Whenever a line in the data contains "Anti", show that line.

[[ GIVEN RECORDS open ]]

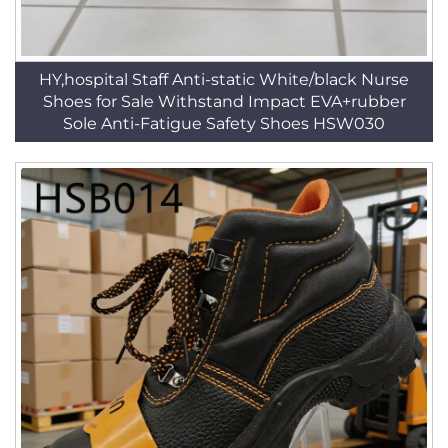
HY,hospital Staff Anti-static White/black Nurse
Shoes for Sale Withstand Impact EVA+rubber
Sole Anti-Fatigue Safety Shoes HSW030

[[ GIVEN RECORDS closed ]]
[[ GIVEN RECORDS open ]]

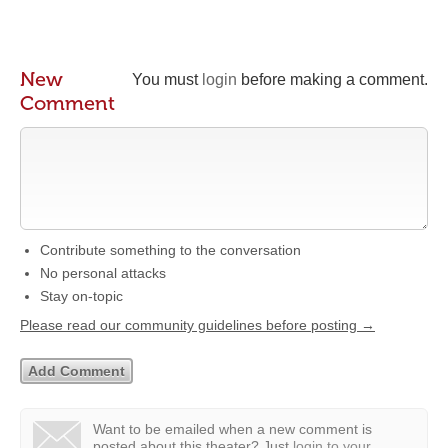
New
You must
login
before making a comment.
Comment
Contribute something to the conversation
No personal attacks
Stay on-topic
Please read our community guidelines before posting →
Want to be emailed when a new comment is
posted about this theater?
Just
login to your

[[ GIVEN RECORDS closed ]]

> [RESULT OF THIS EXERCISE]
HY,hospital Staff Anti-static White/black Nurse
Sole Anti-Fatigue Safety Shoes HSW030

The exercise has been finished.